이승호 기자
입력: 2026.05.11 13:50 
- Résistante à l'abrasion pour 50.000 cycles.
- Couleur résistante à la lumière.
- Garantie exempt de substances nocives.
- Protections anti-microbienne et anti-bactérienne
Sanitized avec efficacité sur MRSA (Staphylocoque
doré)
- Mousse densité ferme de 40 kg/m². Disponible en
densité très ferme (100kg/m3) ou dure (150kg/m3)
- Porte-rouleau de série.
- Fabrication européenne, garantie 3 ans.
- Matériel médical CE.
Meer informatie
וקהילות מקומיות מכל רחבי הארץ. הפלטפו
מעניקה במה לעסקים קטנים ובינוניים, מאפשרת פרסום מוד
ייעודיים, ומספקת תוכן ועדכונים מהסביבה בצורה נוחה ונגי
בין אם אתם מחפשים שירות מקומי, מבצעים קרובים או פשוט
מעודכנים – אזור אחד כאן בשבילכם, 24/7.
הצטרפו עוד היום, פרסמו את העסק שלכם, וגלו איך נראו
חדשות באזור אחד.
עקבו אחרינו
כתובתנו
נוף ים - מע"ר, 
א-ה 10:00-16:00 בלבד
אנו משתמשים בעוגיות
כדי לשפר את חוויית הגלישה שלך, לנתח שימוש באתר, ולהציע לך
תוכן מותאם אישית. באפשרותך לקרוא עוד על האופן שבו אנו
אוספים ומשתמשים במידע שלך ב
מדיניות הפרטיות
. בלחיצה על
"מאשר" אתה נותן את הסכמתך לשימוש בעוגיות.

------------------------------------

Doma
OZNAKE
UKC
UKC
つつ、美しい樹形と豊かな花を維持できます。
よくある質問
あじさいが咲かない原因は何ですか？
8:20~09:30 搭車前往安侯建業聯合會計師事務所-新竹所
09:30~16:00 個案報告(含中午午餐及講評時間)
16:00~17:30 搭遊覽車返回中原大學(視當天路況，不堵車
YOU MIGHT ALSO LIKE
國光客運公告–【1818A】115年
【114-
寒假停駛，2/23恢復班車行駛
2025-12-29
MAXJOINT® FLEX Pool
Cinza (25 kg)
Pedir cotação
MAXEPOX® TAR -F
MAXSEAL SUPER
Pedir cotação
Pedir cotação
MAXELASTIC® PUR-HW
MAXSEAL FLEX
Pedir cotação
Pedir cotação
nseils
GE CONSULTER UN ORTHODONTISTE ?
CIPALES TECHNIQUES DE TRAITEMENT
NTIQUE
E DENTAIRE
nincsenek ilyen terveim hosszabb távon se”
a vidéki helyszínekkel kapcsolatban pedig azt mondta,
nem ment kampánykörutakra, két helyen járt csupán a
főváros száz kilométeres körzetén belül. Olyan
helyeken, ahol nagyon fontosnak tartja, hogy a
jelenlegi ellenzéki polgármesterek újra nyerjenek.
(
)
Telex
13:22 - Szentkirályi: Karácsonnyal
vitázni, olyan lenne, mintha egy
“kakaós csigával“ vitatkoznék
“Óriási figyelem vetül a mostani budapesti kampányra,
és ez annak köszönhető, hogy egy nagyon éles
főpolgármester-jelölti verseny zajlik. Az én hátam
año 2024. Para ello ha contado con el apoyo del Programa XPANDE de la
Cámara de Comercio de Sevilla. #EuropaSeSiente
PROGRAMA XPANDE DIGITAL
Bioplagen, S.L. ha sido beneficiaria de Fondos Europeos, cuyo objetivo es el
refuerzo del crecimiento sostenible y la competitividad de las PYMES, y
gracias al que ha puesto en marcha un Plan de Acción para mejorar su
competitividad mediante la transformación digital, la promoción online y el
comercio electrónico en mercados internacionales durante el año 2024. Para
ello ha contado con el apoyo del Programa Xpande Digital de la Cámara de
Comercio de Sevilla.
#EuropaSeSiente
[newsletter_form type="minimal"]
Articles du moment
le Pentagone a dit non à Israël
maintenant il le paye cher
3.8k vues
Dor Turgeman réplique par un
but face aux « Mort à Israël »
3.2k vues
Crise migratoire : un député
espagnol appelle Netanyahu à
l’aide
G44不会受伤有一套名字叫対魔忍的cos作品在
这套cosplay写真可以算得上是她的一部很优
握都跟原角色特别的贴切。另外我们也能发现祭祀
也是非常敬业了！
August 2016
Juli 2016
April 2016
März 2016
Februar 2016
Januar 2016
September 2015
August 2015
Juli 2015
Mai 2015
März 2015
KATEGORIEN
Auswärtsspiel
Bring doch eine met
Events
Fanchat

------------------------------------

_Problem description_
Search the entries for the word "Israël" and show every line that has it.

_Result of the exercise_
le Pentagone a dit non à Israël
but face aux « Mort à Israël »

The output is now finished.